# 🏆 CMI - Detect Behavior with Sensor Data - LightGBM + TOF PRO Baseline

This notebook presents a baseline solution for the **CMI - Detect Behavior with Sensor Data** competition.

## 📋 Approach

The goal of this competition is to classify **BFRB-like gestures** and **non-BFRB gestures** using time series data collected from a wrist-worn device (Helios).

This solution uses:
- **LightGBM Classifier** (`multiclass` objective)
- Feature engineering using IMU, Thermopile and TOF PRO sensors.

---

## ⚙️ Pipeline

### 1️⃣ Data Loading
- train.csv, test.csv, demographics
- Filtered `Performs gesture` phase for training.

### 2️⃣ Feature Engineering
- Aggregated features per sequence:
    - **IMU**:
        - `acc_x`, `acc_y`, `acc_z` → mean, std, min, max
        - `rot_w`, `rot_x`, `rot_y`, `rot_z` → mean, std, min, max
    - **Thermopile**:
        - `thm_1` to `thm_5` → mean, std, min, max
    - **TOF PRO features**:
        - For each `tof_1` to `tof_5`: 
            - mean pixel value
            - std pixel value
            - % of `-1` pixels

### 3️⃣ Model
- LightGBMClassifier
    - `objective='multiclass'`
    - `num_leaves=31`
    - `learning_rate=0.05`
    - `early_stopping=50`
- Train/validation split: 80/20
- Label encoding for gestures.

---

## ✅ Results (Validation Set)

| Metric | Value |
|--------|-------|
| Accuracy | ~67.79% |
| Macro F1 Score | ~69.52% |

---

## 🚀 Submission

- Implemented `GesturePredictor` class for inference on test sequences.
- Submission saved as `submission.parquet` (required for this Code Competition).

---

## 💡 Next Steps

- Further optimize TOF features.
- Experiment with:
    - **Time Series models** (RNN, Transformer, etc.)
    - **Sensor fusion**
    - **Ensembling**
    - **Domain adaptation** for IMU-only test cases.

---

Good luck to everyone in the competition! 🚀

In [None]:
#1 - Imports
import pandas as pd
import numpy as np
import matplotlib.pyplot as plt
import seaborn as sns
import lightgbm as lgb
from sklearn.model_selection import train_test_split
from sklearn.metrics import accuracy_score, f1_score
from sklearn.preprocessing import LabelEncoder

In [26]:
#2 - Data Loading
train = pd.read_csv('/kaggle/input/cmi-detect-behavior-with-sensor-data/train.csv')
train_demo = pd.read_csv('/kaggle/input/cmi-detect-behavior-with-sensor-data/train_demographics.csv')
test = pd.read_csv('/kaggle/input/cmi-detect-behavior-with-sensor-data/test.csv')
test_demo = pd.read_csv('/kaggle/input/cmi-detect-behavior-with-sensor-data/test_demographics.csv')
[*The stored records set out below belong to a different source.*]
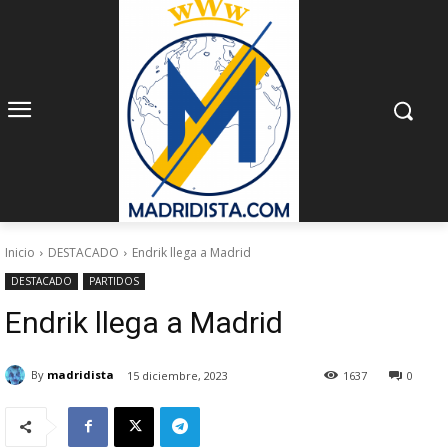
Inicio
DESTACADO
Endrik llega a Madrid
DESTACADO
PARTIDOS
Endrik llega a Madrid
By
madridista
15 diciembre, 2023
1637
0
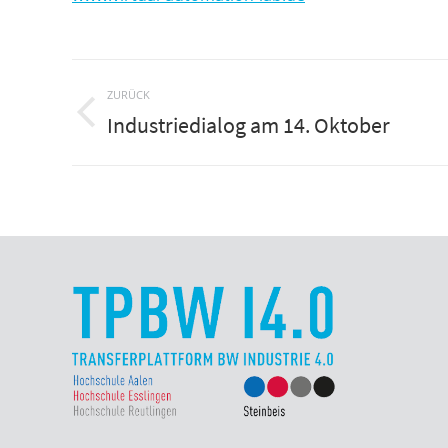
Kommentarnavigation
ZURÜCK
Industriedialog am 14. Oktober
Vorheriger
Beitrag:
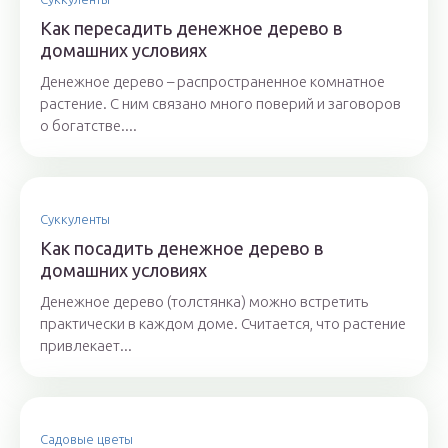
Как пересадить денежное дерево в
домашних условиях
Денежное дерево – распространенное комнатное
растение. С ним связано много поверий и заговоров
о богатстве....
Суккуленты
Как посадить денежное дерево в
домашних условиях
Денежное дерево (толстянка) можно встретить
практически в каждом доме. Считается, что растение
привлекает...
Садовые цветы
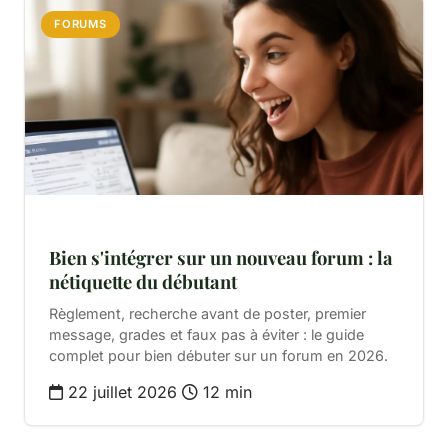
FORUMS
Bien s'intégrer sur un nouveau forum : la
nétiquette du débutant
Règlement, recherche avant de poster, premier
message, grades et faux pas à éviter : le guide
complet pour bien débuter sur un forum en 2026.
22 juillet 2026
12 min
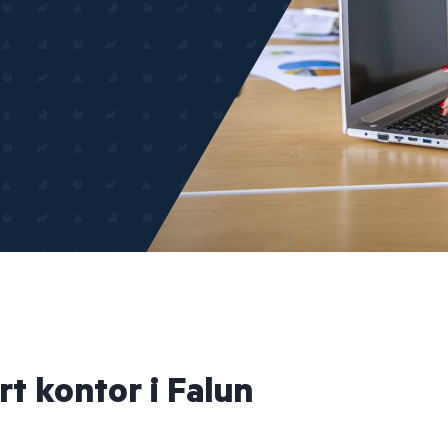
rt kontor i Falun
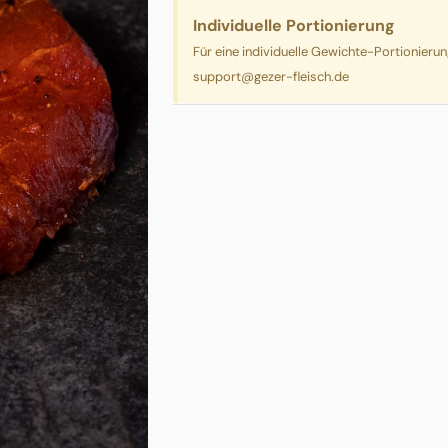
Individuelle Portionierung
Für eine individuelle Gewichte-Portionieru
support@gezer-fleisch.de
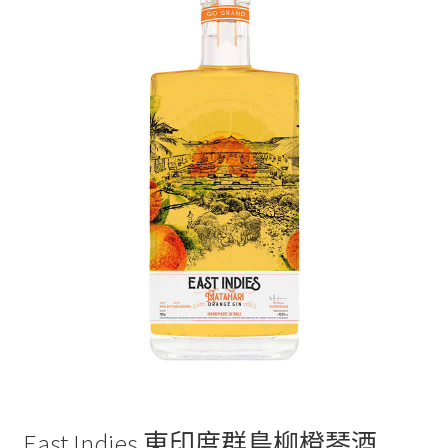
East Indies 東印度群島柳橙琴酒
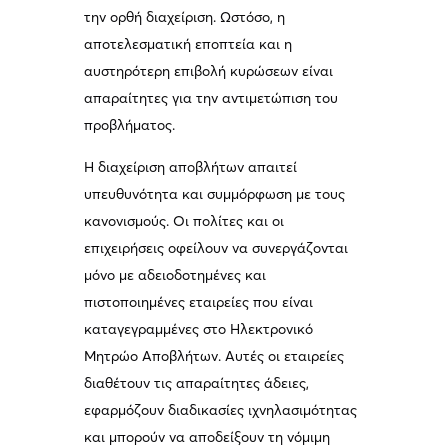
την ορθή διαχείριση. Ωστόσο, η
αποτελεσματική εποπτεία και η
αυστηρότερη επιβολή κυρώσεων είναι
απαραίτητες για την αντιμετώπιση του
προβλήματος.
Η διαχείριση αποβλήτων απαιτεί
υπευθυνότητα και συμμόρφωση με τους
κανονισμούς. Οι πολίτες και οι
επιχειρήσεις οφείλουν να συνεργάζονται
μόνο με αδειοδοτημένες και
πιστοποιημένες εταιρείες που είναι
καταγεγραμμένες στο Ηλεκτρονικό
Μητρώο Αποβλήτων. Αυτές οι εταιρείες
διαθέτουν τις απαραίτητες άδειες,
εφαρμόζουν διαδικασίες ιχνηλασιμότητας
και μπορούν να αποδείξουν τη νόμιμη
print("Train shape:", train.shape)
print("Test shape:", test.shape)

Train shape: (574945, 341)
Test shape: (107, 336)


In [27]:
#3 - Feature Engineering
# Filter only 'Performs gesture'
train_filtered = train[train['behavior'] == 'Performs gesture']

# Aggregate statistical features per sequence
def extract_features(df):
    features = []
    for seq_id, seq_df in df.groupby('sequence_id'):
        feats = {'sequence_id': seq_id}
        for col in ['acc_x', 'acc_y', 'acc_z', 'rot_w', 'rot_x', 'rot_y', 'rot_z', 
                    'thm_1', 'thm_2', 'thm_3', 'thm_4', 'thm_5']:
            feats[f'{col}_mean'] = seq_df[col].mean()
            feats[f'{col}_std'] = seq_df[col].std()
            feats[f'{col}_min'] = seq_df[col].min()
            feats[f'{col}_max'] = seq_df[col].max()
        # TOF PRO features
        for sensor_num in range(1, 6):
            sensor_prefix = f"tof_{sensor_num}_"
            sensor_cols = [col for col in seq_df.columns if col.startswith(sensor_prefix)]
            feats[f"{sensor_prefix}mean_pixel"] = seq_df[sensor_cols].mean().mean()
            feats[f"{sensor_prefix}std_pixel"] = seq_df[sensor_cols].std().mean()
            feats[f"{sensor_prefix}neg1_pct"] = seq_df[sensor_cols].eq(-1).mean().mean()
        # Add gesture label
        feats['gesture'] = seq_df['gesture'].iloc[0]
        features.append(feats)
    return pd.DataFrame(features)

final_df_pro = extract_features(train_filtered)

In [31]:
#4 - LightGBM Model

# Prepare data
X = final_df_pro.drop(columns=['sequence_id', 'gesture'])
y = final_df_pro['gesture']

# Encode labels
le = LabelEncoder()
y_encoded = le.fit_transform(y)

# Split
X_train, X_val, y_train, y_val = train_test_split(X, y_encoded, test_size=0.2, random_state=42)

# Model
lgb_clf_pro = lgb.LGBMClassifier(
    objective='multiclass',
    num_class=len(le.classes_),
    learning_rate=0.05,
    num_leaves=31,
    random_state=42
)

# Import early_stopping callback
from lightgbm import early_stopping

# Train
lgb_clf_pro.fit(
    X_train, y_train,
    eval_set=[(X_val, y_val)],
    eval_metric='multi_logloss',
    callbacks=[early_stopping(stopping_rounds=50)]
)

# Evaluate
y_pred = lgb_clf_pro.predict(X_val)
accuracy = accuracy_score(y_val, y_pred)
macro_f1 = f1_score(y_val, y_pred, average='macro')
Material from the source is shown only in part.